As many may be aware, our CEO, Dr. Kampakis, is the author of three influential books on AI and data science. Two of these were published with APress, a renowned branch of the global scientific publishing giant, Springer. The first one is called “The Decision Maker’s Handbook to Data Science”, and the second one being “Predicting the Unknown – The History and Future of Data Science and AI”.
Recently, Dr. Kampakis was invited to a Springer Nature event where he showcased the central ideas from two of his works published by them. He delved deep into subjects like foundational data science, the trajectory of AI’s evolution, and the anticipated future trends. Additionally, he recounted his journey as an author with Springer Nature, highlighting his collaboration with Apress and his experience with their AI-integrated processes.
During the discussion with the audience, we delved into a range of topics, including the following.
Organizations nowadays typically adopt a data strategy. Instead of collecting data themselves, Data Scientists are tasked with analyzing the data handed to them. There’s a growing trend of outsourcing to AI consultants, especially in specialized sectors such as finance where the quality of data is of utmost importance.
Librarians face challenges in data analytics, as many current tools they use lean towards being manual and basic. While modern tools like Power BI can bring about improvements, it’s the foundational understanding of data science principles that truly matters. Excel might not be the go-to for such tasks, but emerging AI tools like Chat GPT, particularly when paired with Python, can elevate the data analysis process.
Data quality stands as a crucial checkpoint for any organization. Regular checks for inconsistencies such as missing values or typographical errors are a must. Employing predictive models and interactive dashboards can be a game-changer, offering insights into performance metrics and flagging potential issues.
A noticeable communication gap exists between diverse domains, be it data science, blockchain, or library management. The industry feels the absence of resources that can bridge this divide, making the flow of ideas smoother and more coherent.

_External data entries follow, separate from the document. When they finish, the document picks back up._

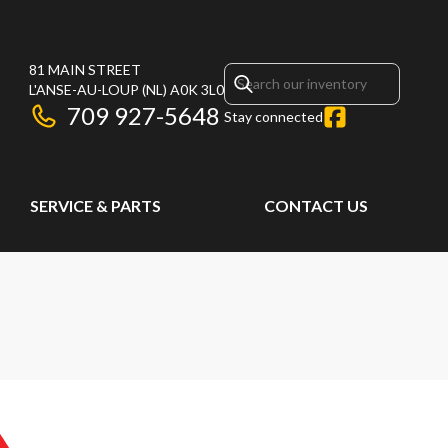
81 MAIN STREET
L'ANSE-AU-LOUP
(NL)
A0K 3L0
709 927-5648
Stay connected
SERVICE & PARTS
CONTACT US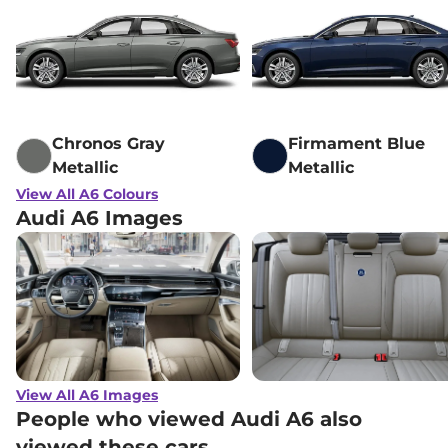
Chronos Gray
Firmament Blue
Metallic
Metallic
View All A6 Colours
Audi A6 Images
View All A6 Images
People who viewed Audi A6 also
viewed these cars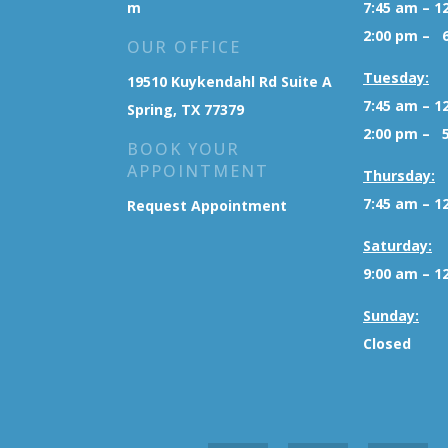
m
7:45 am – 1
2:00 pm – 
OUR OFFICE
Tuesday:
19510 Kuykendahl Rd Suite A
7:45 am – 1
Spring, TX 77379
2:00 pm – 
BOOK YOUR
APPOINTMENT
Thursday:
7:45 am – 1
Request Appointment
Saturday:
9:00 am – 1
Sunday:
Closed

Pitching the significance of data science to the top tiers of an organization can be a challenge. It’s essential to back up claims with solid education and examples. A city like London, bursting with intellectuals and PhDs, still witnesses a gap in professionals who can seamlessly blend data science expertise with practical business knowledge.
Open data sharing is creating waves in the scientific community. Tools like blockchain promise a quicker pace of research, opening avenues to novel ideas. However, achieving a harmonious rhythm in centralized systems remains a challenge.
On the horizon of technological advancements, quantum coupling paired with AI analysis holds the potential to be a groundbreaking force. Lastly, for forward-thinking movements like DeSci to gain traction in the scientific world, lowering the entry barriers is vital, and AI might just be the key to unlock that door.